The reason all this matters so much to Evangelist Tim Lee is that he may be missing his legs, sacrificed on the battlefield for America and for freedom, but his memory of being a lost man has not faded a scintilla! However, his memory of what it meant and continues to mean to be saved has superseded his memory of lostness. And he knows only too well that to love and claim Jesus as Lord is to “do the things that He says!” And Jesus defined His own mission “to seek and to save that which was lost.”

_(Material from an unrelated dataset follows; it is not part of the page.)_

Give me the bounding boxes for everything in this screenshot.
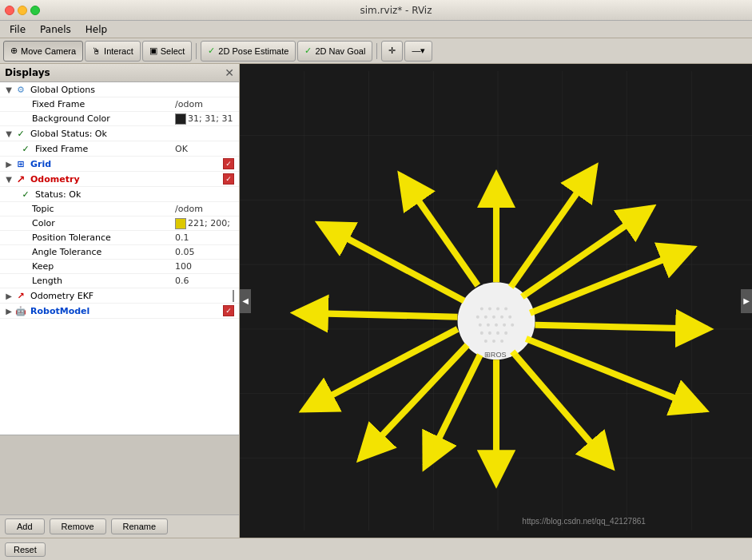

Until Tim Lee has twirled the last spoke of that wheel chair, which he has ridden since Vietnam, you can bet your ultimate peso that he is going to be winning people to faith in Jesus to whom he is forever grateful for his salvation. You see folks don’t talk a lot about what they have not experienced. What Lee experienced in the wake of that land mine is what life and eternity is all about. An enemy intended to blow up an antagonist, but instead blew the gospel all over the world.
Hopefully I did not leave the impression that a love and concern for the lost is nowhere harbored in Southern Baptist life. Though a significant number of our churches have left to affiliate with the Independent Baptists who now are tending to keep the main thing the main thing, there remain millions of Southern Baptists who long to see revival of hearts, renewal of invitations, and the sight of lost people again weeping their way to Christ! I wonder if they will be in New Orleans? Will they vote to return to a program of winning the lost? Will we learn from Evangelist Lee and our Independent Brethren, or will we follow the Methodists into destruction? In my years of antiquity, I plead one final time: Southern Baptists, come together and cast your vote for the salvation of lost men and women, forgiving one another for every slight and focusing on the main thing. Let us speak to one another about why Christ came and died—and about the promise that He is coming again.